I don’t take appointments with clients on Fridays. It is a day to study, do housework, run errands, and most importantly practice some self-love. This was an hour and ten-minute self-love making session (non-sexual). I tended to both my body and my heart. In these sessions I allow myself to feel where there is tension, restriction, resistance, and pain in both my physical body and also my emotional body. Sometimes these sessions bring tears, sometimes rage, and always a sense of gratitude, love, and empathy for myself. Now that I am videoing and posting these sessions, it has brought a new level of checking in. I don’t want to perform for the camera, which means I have to pay even greater focus on how I am feeling moment to moment, as well as why I am choosing to move the way I move. I feel incredibly vulnerable. This is the movement practice that I’ve developed in isolation for years. This is what I do alone. I’ve never shared it with anyone, much less social media. My work is to remain completely authentic to myself even though I am sharing my process with others. It feels powerfully strong to expose my vulnerability. There are a ton of other things about this session that I really loved. I used the foam roller, not to mash muscles into control, but to release movement patterns that I was struggling with. I felt the re-integration of my core in specific patterns. I completely smoked my legs on the balance board. And I had a nice little restorative session after the board to reset my body.
Someone asked me a few days ago about whether my feet, ankles, and calves are smoked during/after these balance sessions. My answer at the time was no, that I’ve been integrating balance work for several years, and my intrinsic musculature was a strength, and it is the big movers (quads and glutes) that have been undernourished over the past year and a half due to my knee injury.

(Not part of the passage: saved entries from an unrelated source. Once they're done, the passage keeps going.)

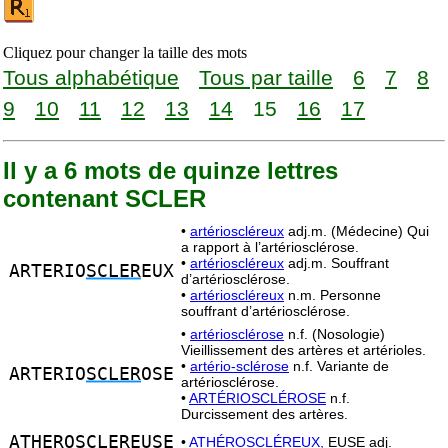
Cliquez pour changer la taille des mots
Tous alphabétique
Tous par taille
6
7
8
9
10
11
12
13
14
15
16
17
Il y a 6 mots de quinze lettres
contenant SCLER
•
artérioscléreux
adj.m. (Médecine) Qui
a rapport à l’artériosclérose.
•
artérioscléreux
adj.m. Souffrant
ARTERIO
SCLER
EUX
d’artériosclérose.
•
artérioscléreux
n.m. Personne
souffrant d’artériosclérose.
•
artériosclérose
n.f. (Nosologie)
Vieillissement des artères et artérioles.
•
artério-sclérose
n.f. Variante de
ARTERIO
SCLER
OSE
artériosclérose.
•
ARTÉRIOSCLÉROSE
n.f.
Durcissement des artères.
ATHERO
SCLER
EUSE
•
ATHÉROSCLÉREUX,
EUSE adj.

Well, in this session, my feet, ankles, and calves were totally smoked. Everything was harder about this session, possibly because I’ve added a lot of intensity to my movement schedule the past week. I had to put extra focus on maintaining my position on the beam and wasn’t always successful, which made this a Great balance session. I pushed my edges, placing a significant challenge to the muscular and vestibular system.

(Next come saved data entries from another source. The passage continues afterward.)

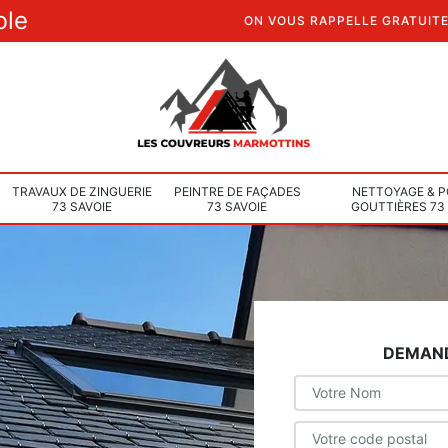
ble
ON VOUS RAPPELLE GRATUIT
TRAVAUX DE ZINGUERIE
PEINTRE DE FAÇADES
NETTOYAGE & P
73 SAVOIE
73 SAVOIE
GOUTTIÈRES 73
DEMAND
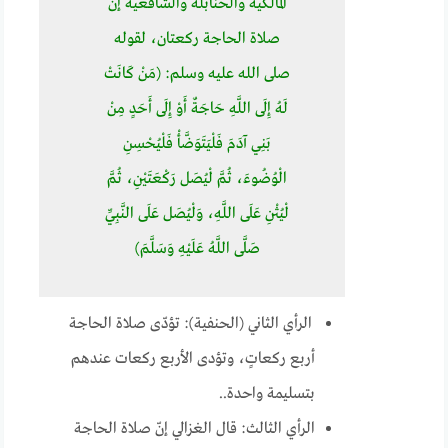
المالكية والحنابلة والشافعية إنّ
صلاة الحاجة ركعتان، لقوله
صلى الله عليه وسلم: (مَنْ كَانَتْ
لَهُ إِلَى اللَّهِ حَاجَةٌ أَوْ إِلَى أَحَدٍ مِنْ
بَنِي آدَمَ فَلْيَتَوَضَّأْ فَلْيُحْسِنِ
الْوُضُوءَ، ثُمَّ لْيُصَل رَكْعَتَيْنِ، ثُمَّ
لْيُثْنِ عَلَى اللَّهِ، وَلْيُصَل عَلَى النَّبِيِّ
صَلَّى اللَّهُ عَلَيْهِ وَسَلَّمَ)
الرأي الثاني (الحنفية): تؤدّى صلاة الحاجة
أربع ركعاتٍ، وتؤدى الأربع ركعات عندهم
بتسليمة واحدة..
الرأي الثالث: قال الغزالي إنّ صلاة الحاجة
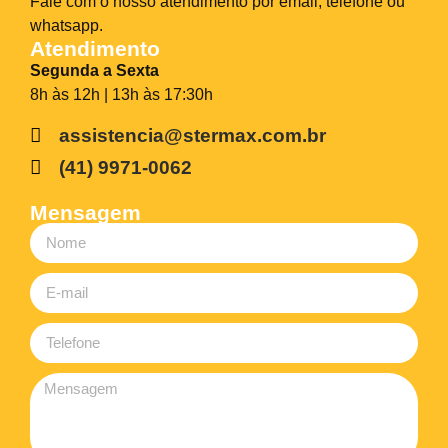
Fale com o nosso atendimento por email, telefone ou
whatsapp.
Atendimento
Segunda a Sexta
8h às 12h | 13h às 17:30h
assistencia@stermax.com.br
(41) 9971-0062
Mensagem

It is on the edges where I see the most benefit of this type of work. It is where my nervous system learns. If I don’t push the edges, I can remain on the board the entire ten minutes, but what does that gain me? The gym space is a laboratory – a safe space – to push the edges. In this setting, I WILL see failure frequently, simply because I can keep failure relatively safe and it’s a learning opportunity. That is the entire point. To allow my body to learn where the edges exist.
I can then take this knowledge into the natural environment and move within the limits my body knows it can handle. I develop a better sense of balance; improve the depth of positions that don’t cause pain and/or injury; build confidence in my movement competency, core integration, and strength.
I finished my day with a short swim. Swimming is something new I’ve added back in this week. I love swimming as a movement but didn’t have a membership to a pool that I could frequent regularly. So I haven’t had the chance to swim much over the past year. With my elbow and shoulder feeling much improved, swimming feels like exactly the type of physical stress my structure needs to get me beyond the next level of recovery. I have to take it slow. I can only handle about 15 minutes of work in the pool. I’m looking forward to building my swim conditioning to 30-45 minute sessions.